WORK REQUEST: Scan the entries for lines with the word "door", then copy those lines.
________________________________________
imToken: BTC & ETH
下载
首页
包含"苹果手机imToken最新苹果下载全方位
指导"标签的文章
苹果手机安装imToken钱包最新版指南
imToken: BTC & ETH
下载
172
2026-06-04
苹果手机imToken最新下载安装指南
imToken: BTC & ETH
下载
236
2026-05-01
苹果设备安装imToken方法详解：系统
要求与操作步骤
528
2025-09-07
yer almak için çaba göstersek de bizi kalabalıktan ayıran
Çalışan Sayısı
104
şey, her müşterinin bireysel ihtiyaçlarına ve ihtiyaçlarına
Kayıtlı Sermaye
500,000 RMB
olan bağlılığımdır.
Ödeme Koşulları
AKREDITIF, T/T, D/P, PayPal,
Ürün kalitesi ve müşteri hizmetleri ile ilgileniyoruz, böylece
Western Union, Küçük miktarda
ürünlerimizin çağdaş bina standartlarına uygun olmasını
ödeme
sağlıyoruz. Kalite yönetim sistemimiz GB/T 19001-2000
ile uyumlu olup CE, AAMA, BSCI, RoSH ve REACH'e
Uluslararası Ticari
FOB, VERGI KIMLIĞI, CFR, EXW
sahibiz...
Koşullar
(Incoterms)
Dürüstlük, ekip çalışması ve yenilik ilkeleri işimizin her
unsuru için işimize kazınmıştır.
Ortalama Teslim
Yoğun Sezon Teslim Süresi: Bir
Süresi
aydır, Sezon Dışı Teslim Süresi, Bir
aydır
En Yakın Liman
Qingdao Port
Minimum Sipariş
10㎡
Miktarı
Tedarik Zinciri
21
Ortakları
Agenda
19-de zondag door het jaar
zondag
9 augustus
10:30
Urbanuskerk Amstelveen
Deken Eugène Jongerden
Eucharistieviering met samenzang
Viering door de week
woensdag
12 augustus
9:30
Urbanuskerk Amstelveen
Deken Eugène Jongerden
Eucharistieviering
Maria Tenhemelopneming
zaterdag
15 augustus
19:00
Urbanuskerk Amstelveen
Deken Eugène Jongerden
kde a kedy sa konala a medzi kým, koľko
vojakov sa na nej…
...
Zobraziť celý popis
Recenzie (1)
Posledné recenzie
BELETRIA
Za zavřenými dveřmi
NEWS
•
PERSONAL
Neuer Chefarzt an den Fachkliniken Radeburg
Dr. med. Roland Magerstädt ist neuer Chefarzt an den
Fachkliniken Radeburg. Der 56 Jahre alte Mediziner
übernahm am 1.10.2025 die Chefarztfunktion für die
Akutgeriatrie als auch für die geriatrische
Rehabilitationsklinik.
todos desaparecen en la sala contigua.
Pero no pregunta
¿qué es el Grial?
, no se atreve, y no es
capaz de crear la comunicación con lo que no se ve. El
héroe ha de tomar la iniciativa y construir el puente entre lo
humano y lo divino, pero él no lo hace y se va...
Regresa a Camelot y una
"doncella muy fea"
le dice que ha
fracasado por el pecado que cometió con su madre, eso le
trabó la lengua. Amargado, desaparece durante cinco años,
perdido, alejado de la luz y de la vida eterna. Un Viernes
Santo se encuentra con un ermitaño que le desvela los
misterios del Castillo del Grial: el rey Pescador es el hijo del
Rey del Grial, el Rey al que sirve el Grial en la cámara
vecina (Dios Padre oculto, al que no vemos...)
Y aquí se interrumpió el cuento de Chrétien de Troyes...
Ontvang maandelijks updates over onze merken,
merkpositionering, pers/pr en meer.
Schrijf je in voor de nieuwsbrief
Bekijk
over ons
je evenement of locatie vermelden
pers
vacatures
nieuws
________________________________________
OUTPUT OF THE EXERCISE:
19-de zondag door het jaar
Viering door de week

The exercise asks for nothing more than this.